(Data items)
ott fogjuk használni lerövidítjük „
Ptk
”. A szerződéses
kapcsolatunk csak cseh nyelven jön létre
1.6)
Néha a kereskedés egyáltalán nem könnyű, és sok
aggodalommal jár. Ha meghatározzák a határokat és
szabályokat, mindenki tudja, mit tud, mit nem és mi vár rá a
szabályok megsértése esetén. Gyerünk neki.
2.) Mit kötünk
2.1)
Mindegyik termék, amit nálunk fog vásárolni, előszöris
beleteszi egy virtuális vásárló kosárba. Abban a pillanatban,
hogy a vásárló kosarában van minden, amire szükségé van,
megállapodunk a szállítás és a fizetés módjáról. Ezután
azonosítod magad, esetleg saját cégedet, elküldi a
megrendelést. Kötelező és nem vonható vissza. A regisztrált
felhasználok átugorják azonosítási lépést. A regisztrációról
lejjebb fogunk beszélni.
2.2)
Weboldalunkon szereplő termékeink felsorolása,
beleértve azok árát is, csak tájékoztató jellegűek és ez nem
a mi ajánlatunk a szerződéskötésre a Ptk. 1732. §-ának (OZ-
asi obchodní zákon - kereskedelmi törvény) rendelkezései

▶ [ASSIGNMENT]:
Output the complete data verbatim.

▶ [OUTPUT FOR THIS TASK]:
ott fogjuk használni lerövidítjük „
Ptk
”. A szerződéses
kapcsolatunk csak cseh nyelven jön létre
1.6)
Néha a kereskedés egyáltalán nem könnyű, és sok
aggodalommal jár. Ha meghatározzák a határokat és
szabályokat, mindenki tudja, mit tud, mit nem és mi vár rá a
szabályok megsértése esetén. Gyerünk neki.
2.) Mit kötünk
2.1)
Mindegyik termék, amit nálunk fog vásárolni, előszöris
beleteszi egy virtuális vásárló kosárba. Abban a pillanatban,
hogy a vásárló kosarában van minden, amire szükségé van,
megállapodunk a szállítás és a fizetés módjáról. Ezután
azonosítod magad, esetleg saját cégedet, elküldi a
megrendelést. Kötelező és nem vonható vissza. A regisztrált
felhasználok átugorják azonosítási lépést. A regisztrációról
lejjebb fogunk beszélni.
2.2)
Weboldalunkon szereplő termékeink felsorolása,
beleértve azok árát is, csak tájékoztató jellegűek és ez nem
a mi ajánlatunk a szerződéskötésre a Ptk. 1732. §-ának (OZ-
asi obchodní zákon - kereskedelmi törvény) rendelkezései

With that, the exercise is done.